Greece Worries Likely To Dominate – Economic Highlights

Zacks

Greece is dominating the headlines again today with fresh announcements from the Greek government adding to “Grexit” risks. This shouldn’t be a problem in the long run for anyone but the Greeks, but the uncertainty is nevertheless a headwind for the already weak Euro-Zone economy.

The new Greek government wants to renegotiate the terms of its bailout, with the resulting uncertainty adding to market turmoil both in Europe as well as worldwide. The latest on that front is the government’s announcement on Sunday to chip away at the austerity measures agreed to by its predecessor and seek out a bridge loan through June instead of an extension to the existing arrangement as preferred by its creditors.

This announcement follows last week’s ECB decision to stop accepting the Greek government’s junk-status bonds as collateral has put a big question mark over the long-term viability of the country’s banking system. While it’s still possible that a comprehensive deal could be reached with the creditors, today’s announcements have increased the odds of Grexit to a great extent.
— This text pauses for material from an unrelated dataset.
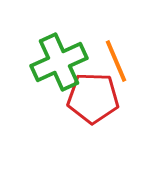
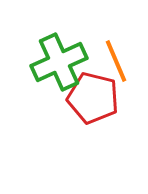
red pentagon: rotated 12 degrees clockwise
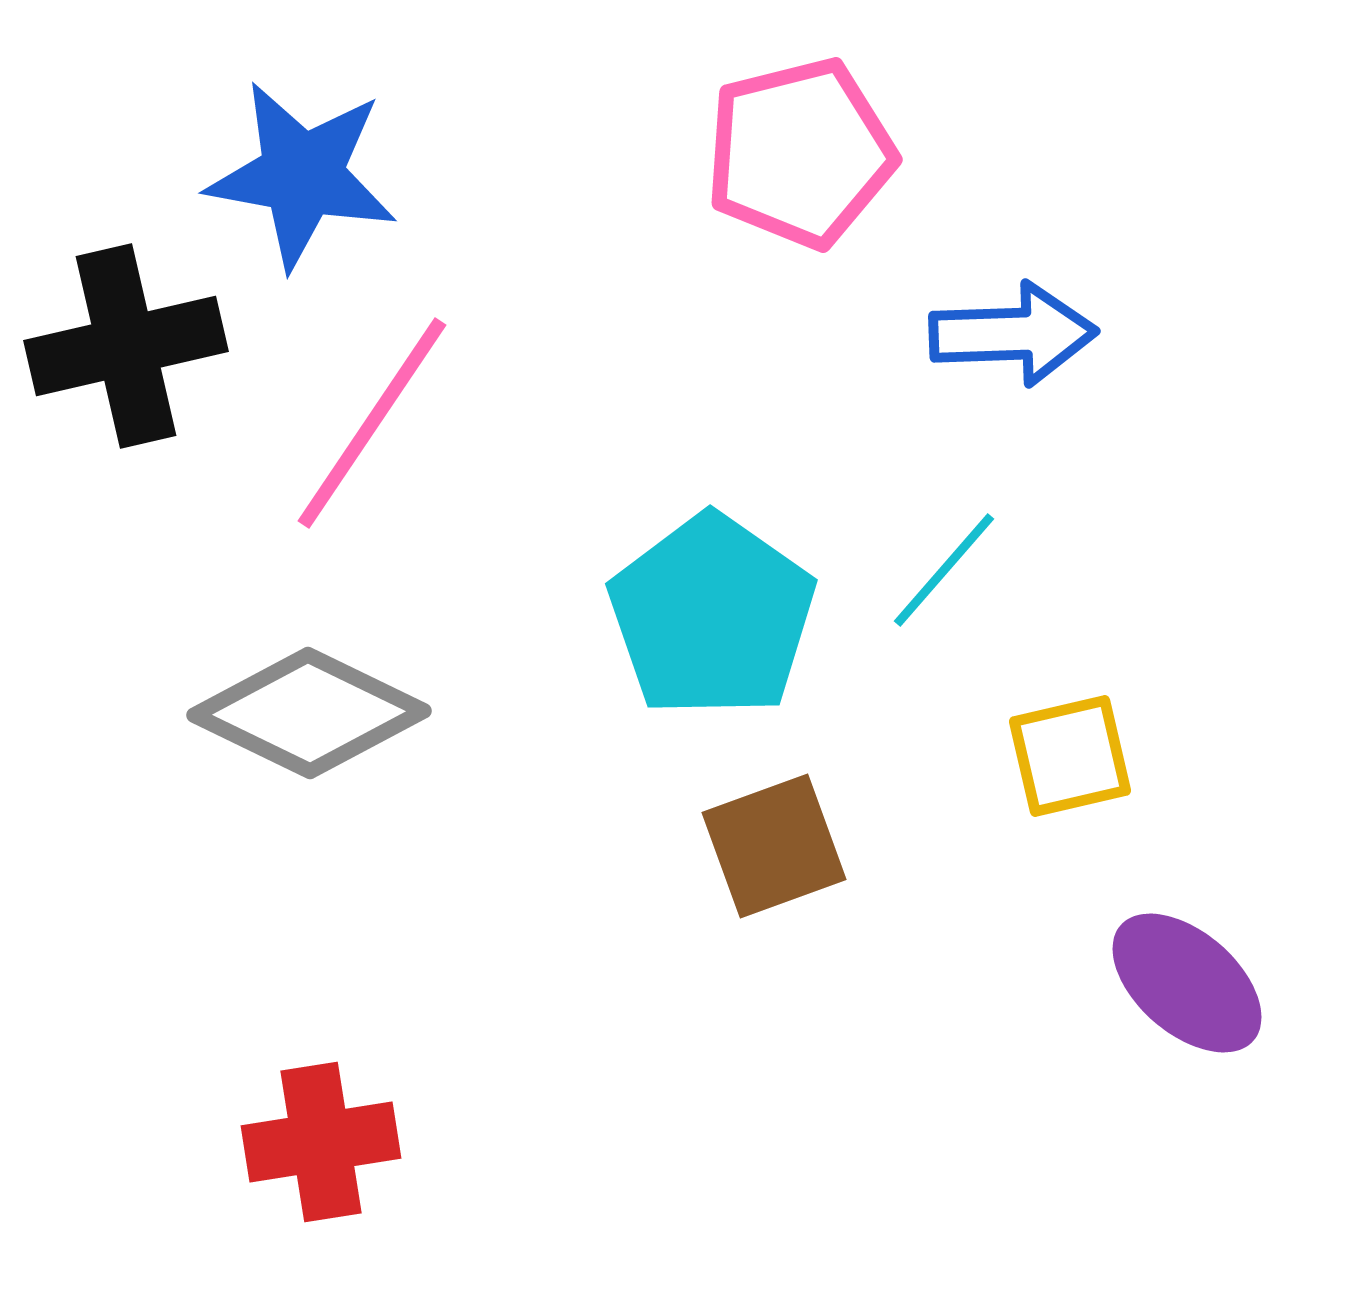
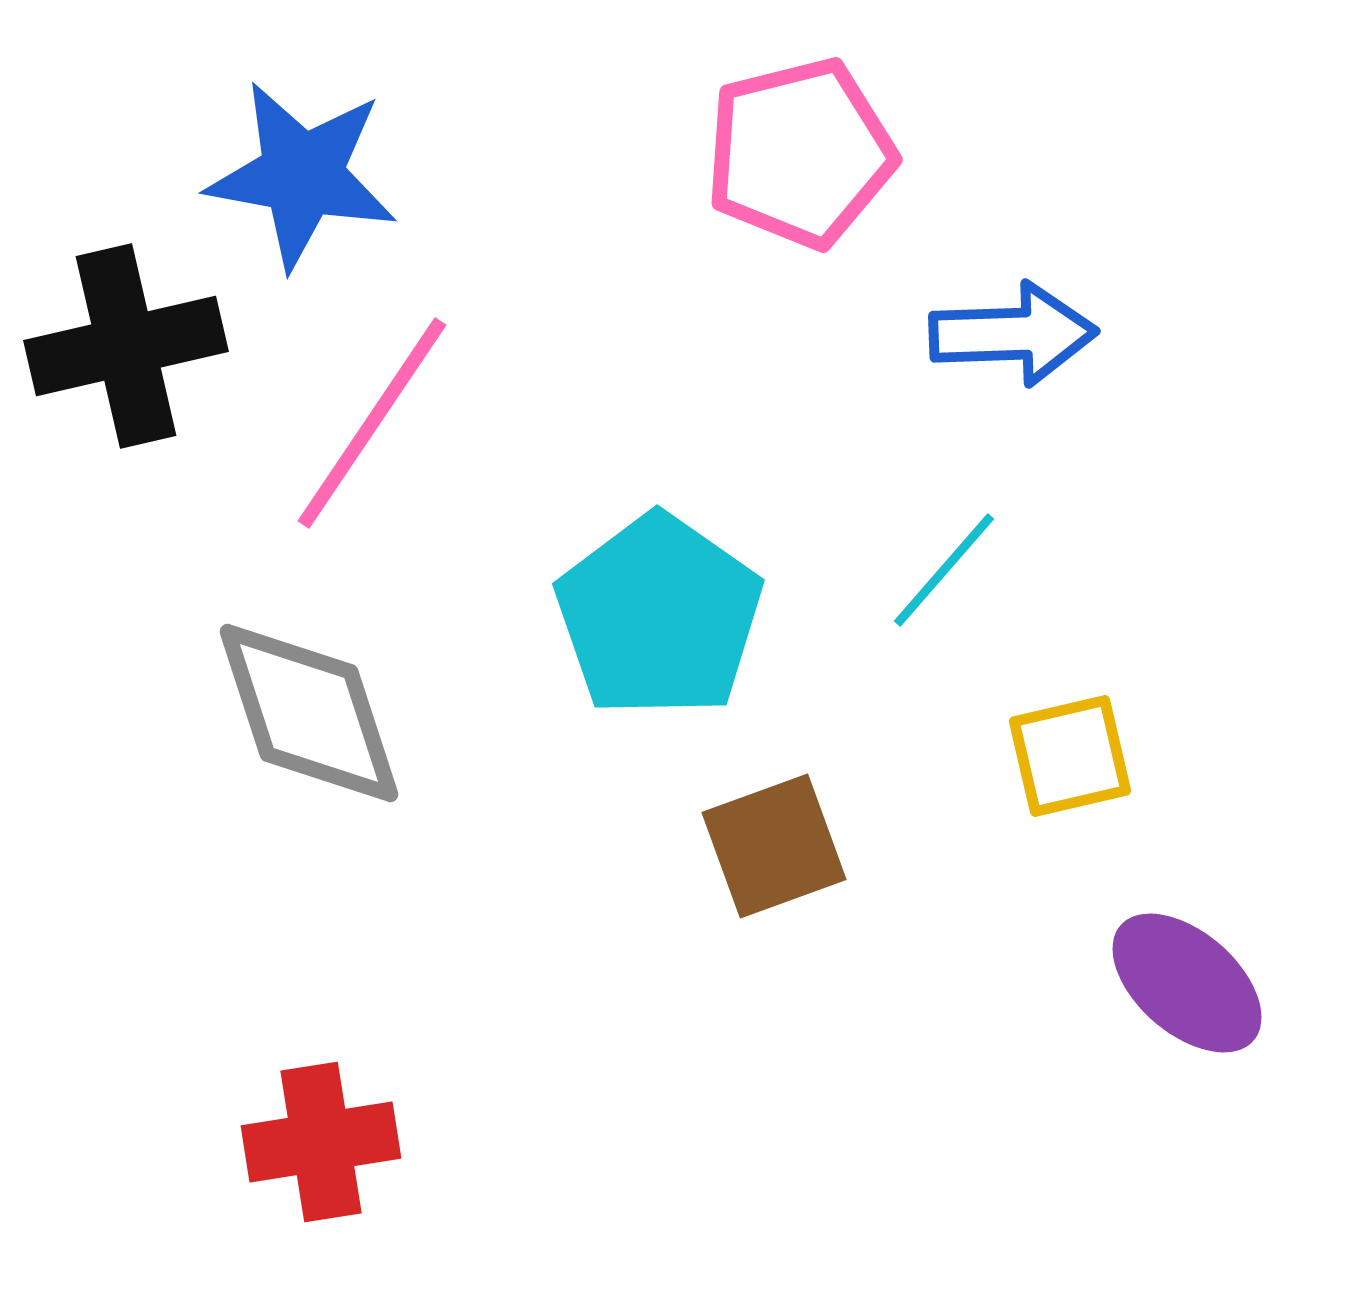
cyan pentagon: moved 53 px left
gray diamond: rotated 46 degrees clockwise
The decision today by Standard & Poor’s, the bond rating agency, to push the country’s sovereign rating further into junk territory is a reflection of this risk.
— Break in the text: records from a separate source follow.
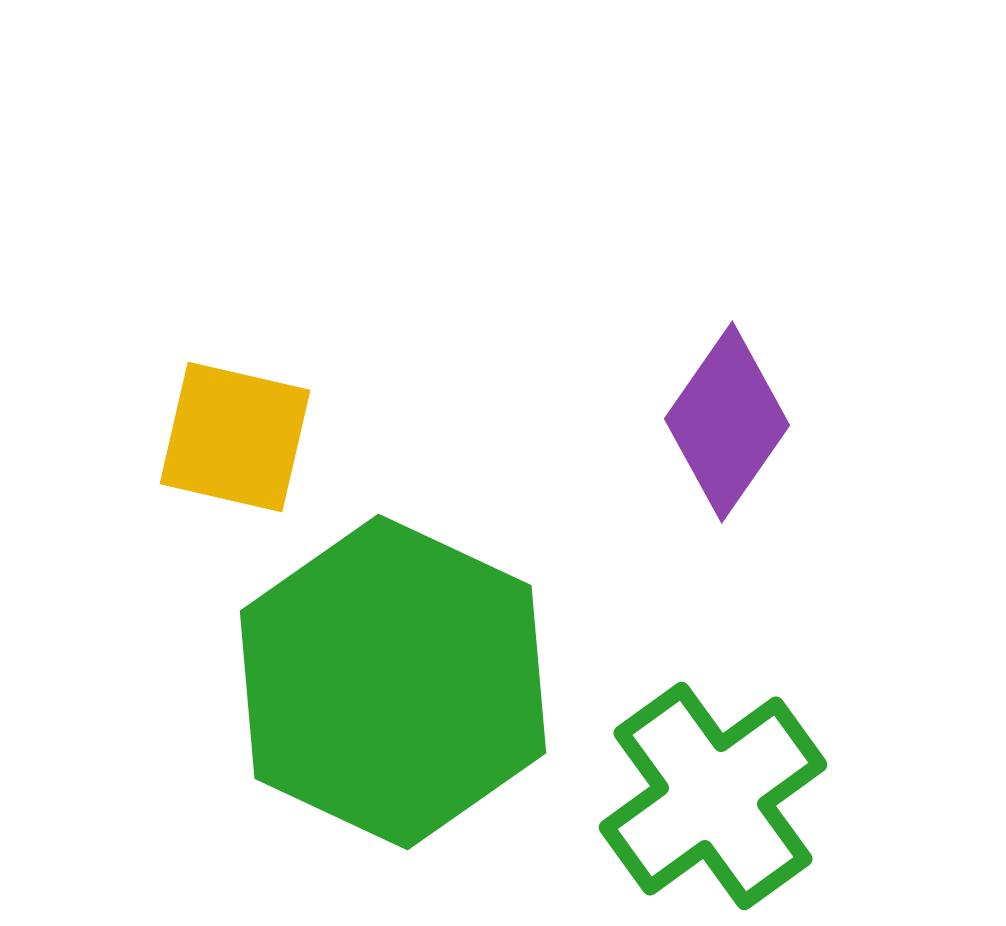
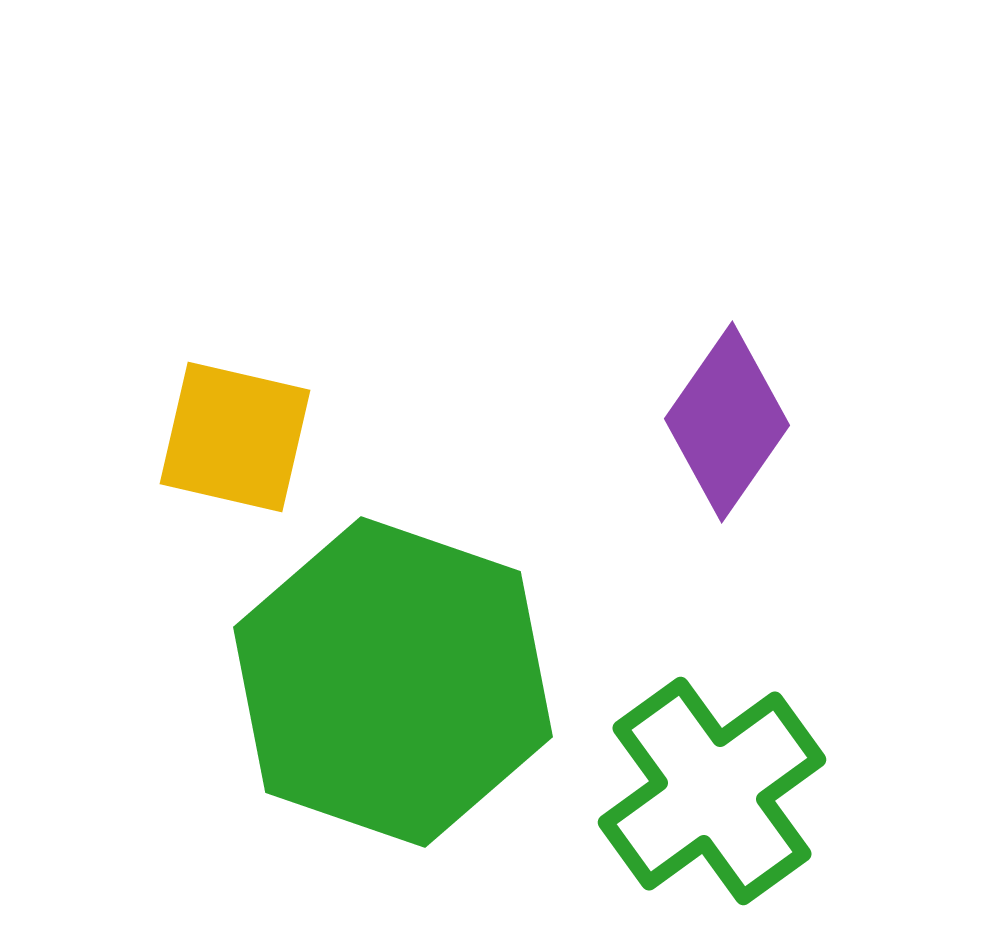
green hexagon: rotated 6 degrees counterclockwise
green cross: moved 1 px left, 5 px up
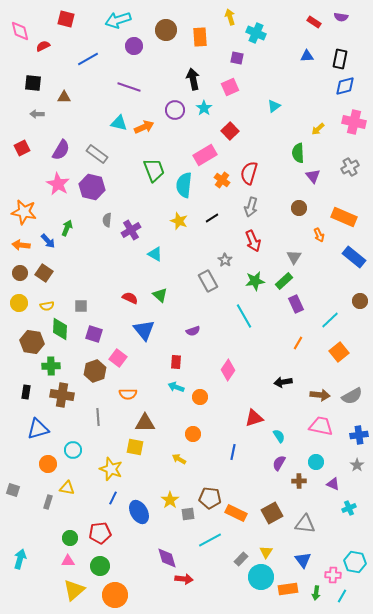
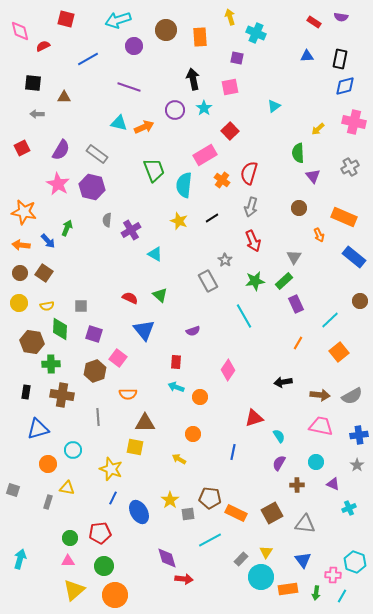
pink square at (230, 87): rotated 12 degrees clockwise
green cross at (51, 366): moved 2 px up
brown cross at (299, 481): moved 2 px left, 4 px down
cyan hexagon at (355, 562): rotated 10 degrees clockwise
green circle at (100, 566): moved 4 px right
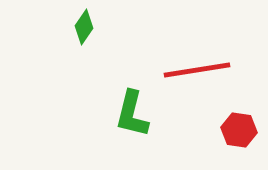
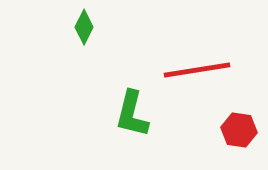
green diamond: rotated 8 degrees counterclockwise
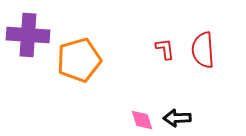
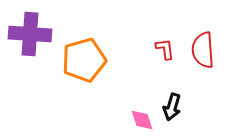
purple cross: moved 2 px right, 1 px up
orange pentagon: moved 5 px right
black arrow: moved 5 px left, 11 px up; rotated 72 degrees counterclockwise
On the earnings front, including this morning’s reports from Diamond Offshore (DO), Hasbro (HAS) and others, we now have Q4 results from two-thirds of the S&P 500 members and three-fourths of its total market capitalization. Total earnings for these companies are up +7% from the same period last year on +1.3% higher revenues, with 71.4% beating earnings estimates and 56.5% beating top-line estimates.
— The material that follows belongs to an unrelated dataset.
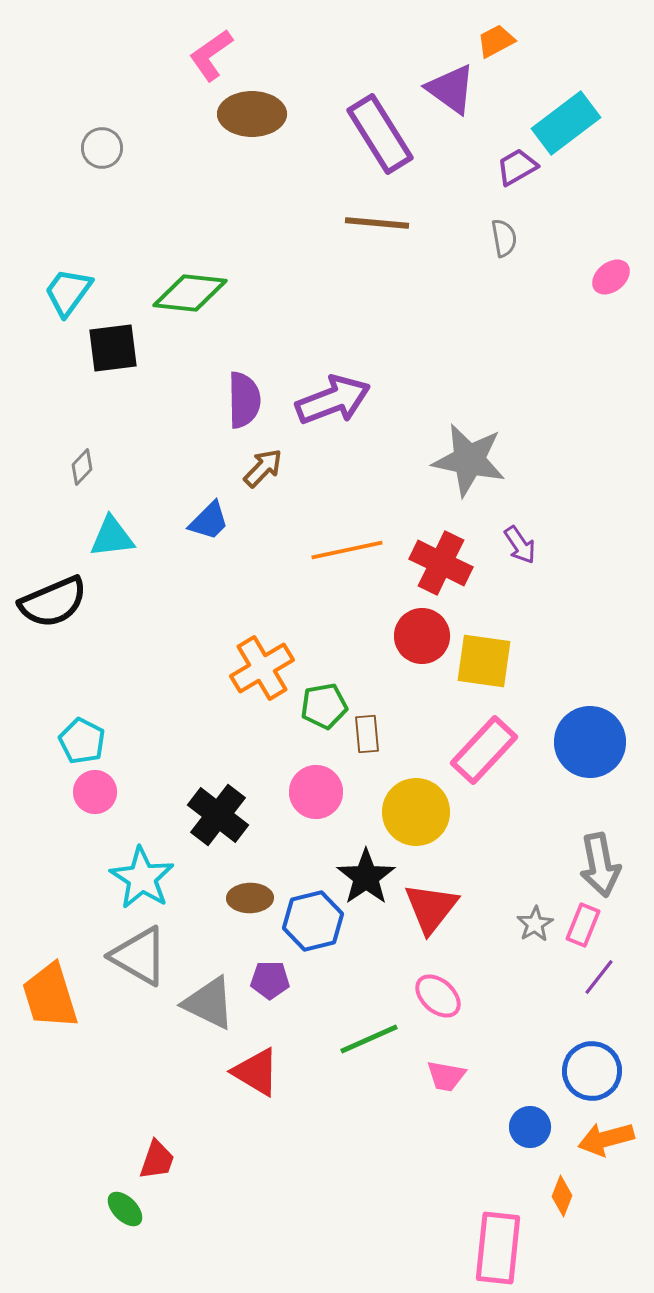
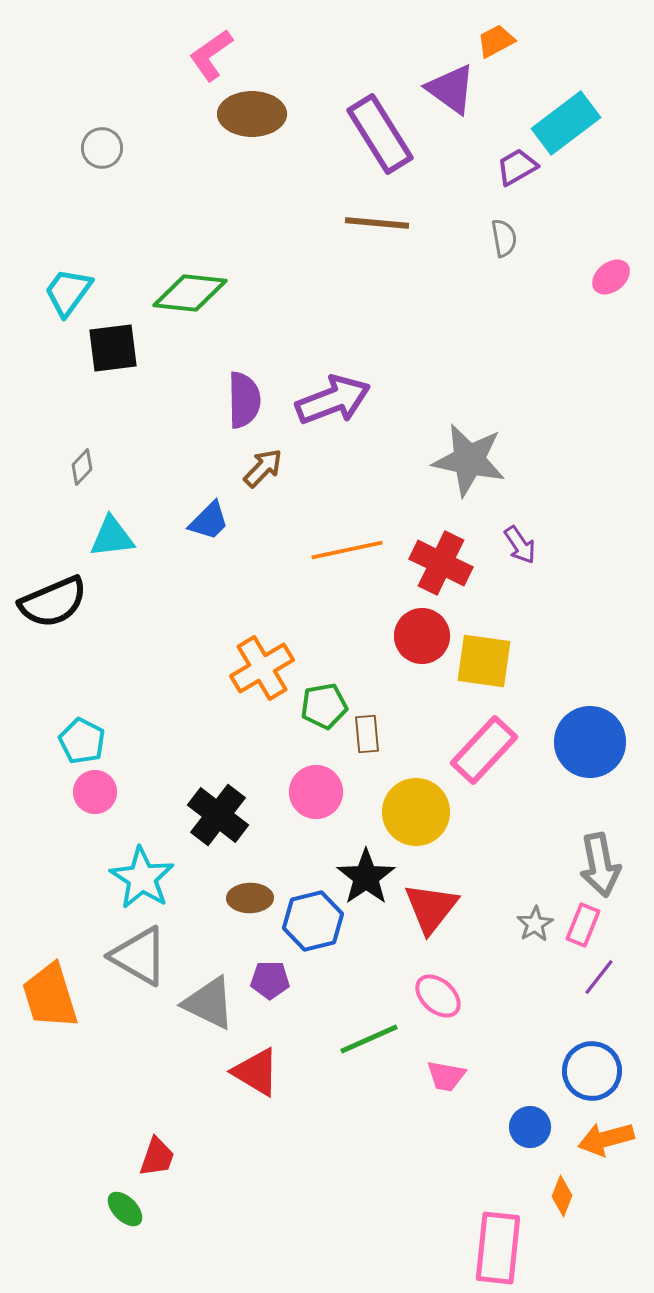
red trapezoid at (157, 1160): moved 3 px up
The Energy drag as a result of weak oil prices notwithstanding, the beat ratios and earnings growth rate in Q4 thus far is roughly in-line with what we have been seeing from the same group of companies in other recent quarters, but revenues are on the weak side. Importantly, estimates for the current and following quarters have been coming down sharply, with the Energy sector again playing a leading role. As mentioned before in this space, the entire expected growth rate for the first half of the year has effectively disappeared in recent days.